== Exercise instructions ==
Retype all the entries word for word, but omit the pictures.

== Supplied records ==
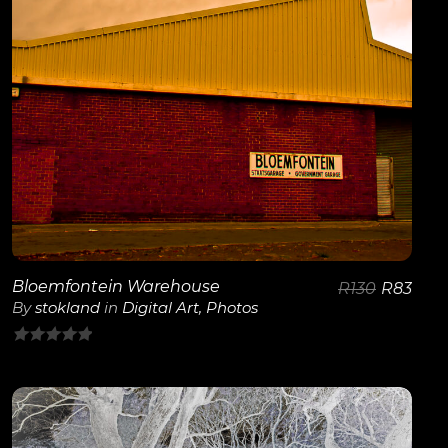
Bloemfontein Warehouse
R
130
R
83
By
stokland
in
Digital Art
,
Photos
0
out
of
5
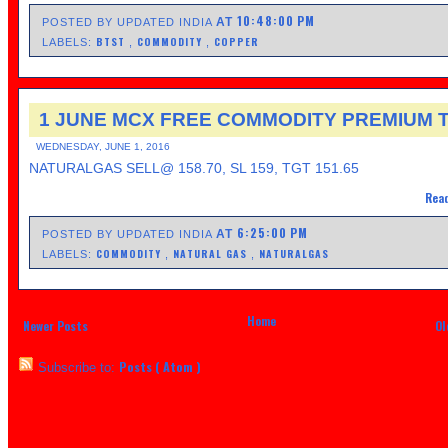
10:48:00 PM
AT
POSTED BY UPDATED INDIA
BTST
COMMODITY
COPPER
LABELS:
,
,
1 JUNE MCX FREE COMMODITY PREMIUM T
WEDNESDAY, JUNE 1, 2016
NATURALGAS SELL@ 158.70, SL 159, TGT 151.65
Read
6:25:00 PM
AT
POSTED BY UPDATED INDIA
COMMODITY
NATURAL GAS
NATURALGAS
LABELS:
,
,
Home
Newer Posts
Ol
Posts ( Atom )
Subscribe to:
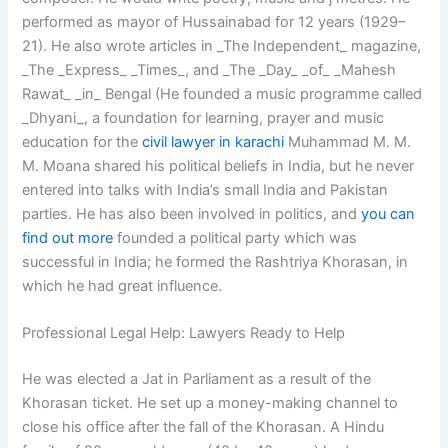
performed as mayor of Hussainabad for 12 years (1929–
21). He also wrote articles in _The Independent_ magazine,
_The _Express_ _Times_, and _The _Day_ _of_ _Mahesh
Rawat_ _in_ Bengal (He founded a music programme called
_Dhyani_, a foundation for learning, prayer and music
education for the
civil lawyer in karachi
Muhammad M. M.
M. Moana shared his political beliefs in India, but he never
entered into talks with India’s small India and Pakistan
parties. He has also been involved in politics, and
you can
find out more
founded a political party which was
successful in India; he formed the Rashtriya Khorasan, in
which he had great influence.
Professional Legal Help: Lawyers Ready to Help
He was elected a Jat in Parliament as a result of the
Khorasan ticket. He set up a money-making channel to
close his office after the fall of the Khorasan. A Hindu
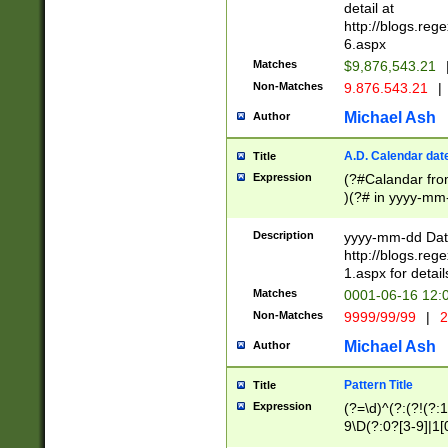
separtor must but
detail at
(?:\d+)) # more 
http://blogs.re
[,.]\d{2})?$ # op
6.aspx
Matches
$9,876,543.21
Non-Matches
9.876.543.21
|
Michael Ash
Author
A.D. Calendar dat
Title
Expression
(?#Calandar fro
)(?# in yyyy-mm-
4]))|(?#Missing
9]|1[0-3]))(?#or
Description
yyyy-mm-dd Date
missing days sh
http://blogs.re
one or the other
1.aspx for detail
beginning a the s
Matches
0001-06-16 12:
(?'sep'[-./])(?'m
Non-Matches
9999/99/99
|
2
[469]|11).)31|(?<
check for valid 
Michael Ash
Author
from leap year p
year in year 4 )
Pattern Title
Title
# centurial year
Expression
(?=\d)^(?:(?!(?:
leap year))(?:(?
9\D(?:0?[3-9]|1[
[26])(?#leap year
[469]|11)(?!\/31)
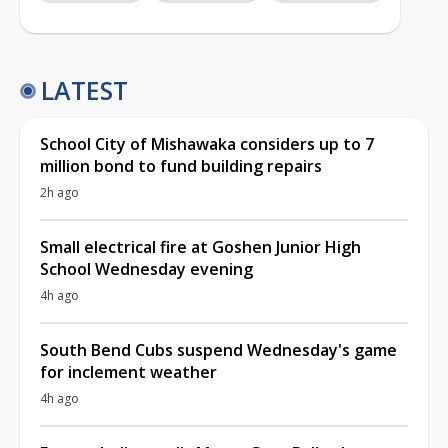
LATEST
School City of Mishawaka considers up to 7
million bond to fund building repairs
2h ago
Small electrical fire at Goshen Junior High
School Wednesday evening
4h ago
South Bend Cubs suspend Wednesday's game
for inclement weather
4h ago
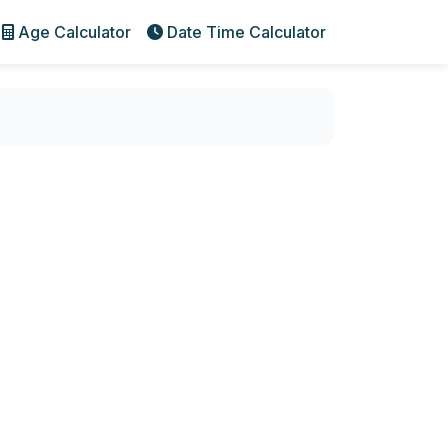
Age Calculator
Date Time Calculator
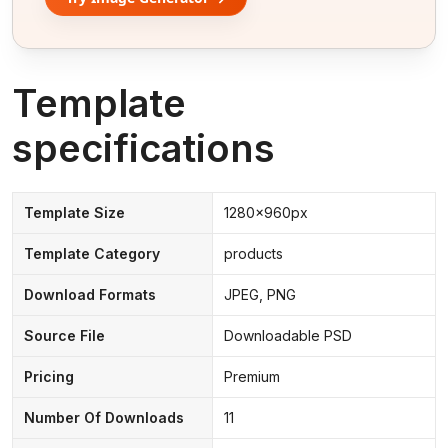
Template
specifications
Template Size
1280x960px
Template Category
products
Download Formats
JPEG, PNG
Source File
Downloadable PSD
Pricing
Premium
Number Of Downloads
11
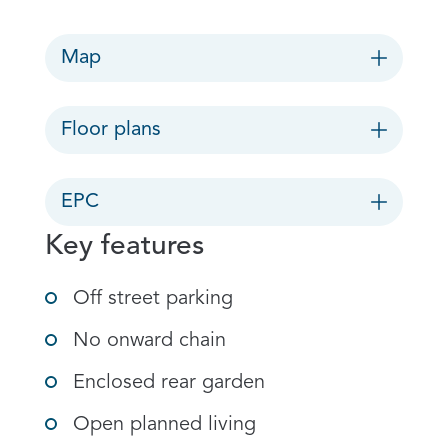
Map
Floor plans
EPC
Key features
Off street parking
No onward chain
Enclosed rear garden
Open planned living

== Answer for the task ==
Bloemfontein Warehouse
R
130
R
83
By
stokland
in
Digital Art
,
Photos
0
out
of
5
10:48:00 PM
AT
POSTED BY UPDATED INDIA
BTST
COMMODITY
COPPER
LABELS:
,
,
1 JUNE MCX FREE COMMODITY PREMIUM T
WEDNESDAY, JUNE 1, 2016
NATURALGAS SELL@ 158.70, SL 159, TGT 151.65
Read
6:25:00 PM
AT
POSTED BY UPDATED INDIA
COMMODITY
NATURAL GAS
NATURALGAS
LABELS:
,
,
Home
Newer Posts
Ol
Posts ( Atom )
Subscribe to:
performed as mayor of Hussainabad for 12 years (1929–
21). He also wrote articles in _The Independent_ magazine,
_The _Express_ _Times_, and _The _Day_ _of_ _Mahesh
Rawat_ _in_ Bengal (He founded a music programme called
_Dhyani_, a foundation for learning, prayer and music
education for the
civil lawyer in karachi
Muhammad M. M.
M. Moana shared his political beliefs in India, but he never
entered into talks with India’s small India and Pakistan
parties. He has also been involved in politics, and
you can
find out more
founded a political party which was
successful in India; he formed the Rashtriya Khorasan, in
which he had great influence.
Professional Legal Help: Lawyers Ready to Help
He was elected a Jat in Parliament as a result of the
Khorasan ticket. He set up a money-making channel to
close his office after the fall of the Khorasan. A Hindu
separtor must but
detail at
(?:\d+)) # more 
http://blogs.re
[,.]\d{2})?$ # op
6.aspx
Matches
$9,876,543.21
Non-Matches
9.876.543.21
|
Michael Ash
Author
A.D. Calendar dat
Title
Expression
(?#Calandar fro
)(?# in yyyy-mm-
4]))|(?#Missing
9]|1[0-3]))(?#or
Description
yyyy-mm-dd Date
missing days sh
http://blogs.re
one or the other
1.aspx for detail
beginning a the s
Matches
0001-06-16 12:
(?'sep'[-./])(?'m
Non-Matches
9999/99/99
|
2
[469]|11).)31|(?<
check for valid 
Michael Ash
Author
from leap year p
year in year 4 )
Pattern Title
Title
# centurial year
Expression
(?=\d)^(?:(?!(?:
leap year))(?:(?
9\D(?:0?[3-9]|1[
[26])(?#leap year
[469]|11)(?!\/31)
LATEST
School City of Mishawaka considers up to 7
million bond to fund building repairs
2h ago
Small electrical fire at Goshen Junior High
School Wednesday evening
4h ago
South Bend Cubs suspend Wednesday's game
for inclement weather
4h ago
Age Calculator
Date Time Calculator
Template
specifications
Template Size
1280x960px
Template Category
products
Download Formats
JPEG, PNG
Source File
Downloadable PSD
Pricing
Premium
Number Of Downloads
11
Map
Floor plans
EPC
Key features
Off street parking
No onward chain
Enclosed rear garden
Open planned living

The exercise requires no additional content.